| Goal of the exercise |
Please copy each line of the data that includes the string "Hobbyfahrer".

Top of Material supplied

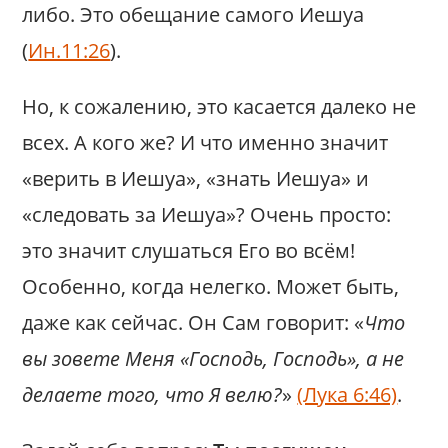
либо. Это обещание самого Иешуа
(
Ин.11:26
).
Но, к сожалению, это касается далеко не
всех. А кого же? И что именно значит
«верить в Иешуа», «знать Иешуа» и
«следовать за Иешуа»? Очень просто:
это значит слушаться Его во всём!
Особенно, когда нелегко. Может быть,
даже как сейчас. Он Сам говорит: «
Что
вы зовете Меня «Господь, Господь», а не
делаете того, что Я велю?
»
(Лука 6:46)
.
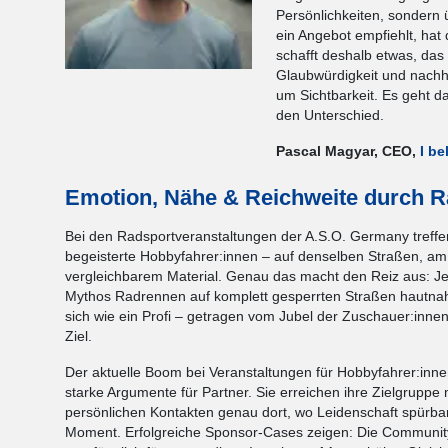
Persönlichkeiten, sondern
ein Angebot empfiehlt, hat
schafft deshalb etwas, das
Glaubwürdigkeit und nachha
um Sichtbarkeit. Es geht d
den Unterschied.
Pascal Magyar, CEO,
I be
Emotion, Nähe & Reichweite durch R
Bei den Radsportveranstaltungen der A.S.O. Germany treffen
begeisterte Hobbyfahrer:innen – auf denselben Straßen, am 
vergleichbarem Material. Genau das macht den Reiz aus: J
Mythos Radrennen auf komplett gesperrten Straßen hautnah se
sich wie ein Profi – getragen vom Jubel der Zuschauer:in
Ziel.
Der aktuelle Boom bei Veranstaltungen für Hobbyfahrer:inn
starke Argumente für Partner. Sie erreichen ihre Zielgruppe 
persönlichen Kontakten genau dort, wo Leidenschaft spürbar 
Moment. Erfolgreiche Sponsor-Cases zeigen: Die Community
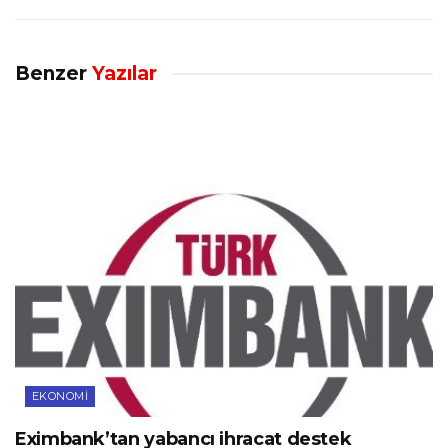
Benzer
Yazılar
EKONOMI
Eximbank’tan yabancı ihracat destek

Bottom of Material supplied
Top of Material supplied

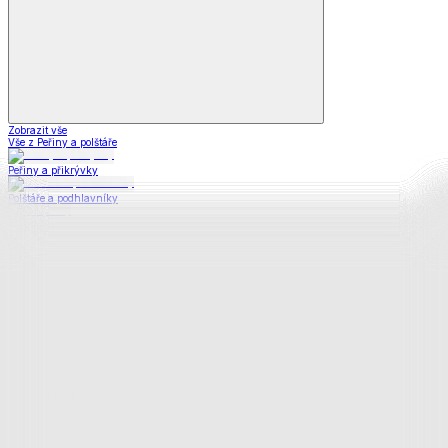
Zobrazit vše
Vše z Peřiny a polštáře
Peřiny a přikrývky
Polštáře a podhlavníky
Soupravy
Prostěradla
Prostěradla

Bottom of Material supplied

| Response to this exercise |
begeisterte Hobbyfahrer:innen – auf denselben Straßen, am 
Der aktuelle Boom bei Veranstaltungen für Hobbyfahrer:inn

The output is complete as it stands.